The table above summarizes the results of experiments with 200 simulated evidence sets generated from the ADAPT BN. ACE is, on average, over 75 times faster than VE when computing. In addition, we note how ACE can compute all marginals using just slightly more time than what is used for MPEs. In other words, ACE can compute over 400 probabilities 25 times faster than VE computes a single probability. CTP can be used to compute marginals in order to overcome VE's limitation of computing only one probability at a time, but even CTP is over 14 times slower and has higher standard deviation than ACE.
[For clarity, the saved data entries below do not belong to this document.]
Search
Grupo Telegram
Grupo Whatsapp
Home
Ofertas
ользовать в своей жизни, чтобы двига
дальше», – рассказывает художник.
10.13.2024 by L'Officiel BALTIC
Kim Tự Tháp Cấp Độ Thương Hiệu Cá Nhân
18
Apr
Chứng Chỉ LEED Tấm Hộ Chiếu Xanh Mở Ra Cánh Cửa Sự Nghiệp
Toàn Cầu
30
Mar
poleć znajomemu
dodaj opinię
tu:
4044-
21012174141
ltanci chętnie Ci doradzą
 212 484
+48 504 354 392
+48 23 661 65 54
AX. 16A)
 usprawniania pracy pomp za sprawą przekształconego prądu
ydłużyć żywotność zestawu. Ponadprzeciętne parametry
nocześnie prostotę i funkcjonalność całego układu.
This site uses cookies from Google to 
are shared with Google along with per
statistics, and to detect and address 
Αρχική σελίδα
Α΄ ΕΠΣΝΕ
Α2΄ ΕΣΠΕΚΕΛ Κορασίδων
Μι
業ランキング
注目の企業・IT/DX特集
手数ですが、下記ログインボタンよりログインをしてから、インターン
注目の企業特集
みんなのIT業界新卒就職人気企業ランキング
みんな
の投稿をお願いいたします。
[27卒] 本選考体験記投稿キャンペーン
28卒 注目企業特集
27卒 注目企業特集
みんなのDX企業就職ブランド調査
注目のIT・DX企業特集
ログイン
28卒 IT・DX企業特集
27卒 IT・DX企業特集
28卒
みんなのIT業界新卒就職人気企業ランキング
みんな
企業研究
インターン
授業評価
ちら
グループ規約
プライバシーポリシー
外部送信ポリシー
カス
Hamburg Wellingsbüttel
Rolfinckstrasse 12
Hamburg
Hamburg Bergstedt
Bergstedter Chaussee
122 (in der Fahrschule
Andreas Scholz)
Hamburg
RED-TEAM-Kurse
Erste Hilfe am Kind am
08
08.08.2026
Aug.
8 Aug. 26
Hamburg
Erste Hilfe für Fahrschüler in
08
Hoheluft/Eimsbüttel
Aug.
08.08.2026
In summary, VE, CTP, and ACE all run quite efficiently on the ADAPT system, but ACE is one or two orders of magnitude more efficient than the other algorithms, while having lower standard deviation. Diagnostic inference for ADAPT is therefore very efficient for two reasons. First, the BN was carefully generated, using our novel auto-generation algorithm, in a manner that supports efficient inference using any reasonable exact inference algorithm. Second, the particular arithmetic circuit algorithms we have emphasized here, as implemented in ACE, provide very large additional gains.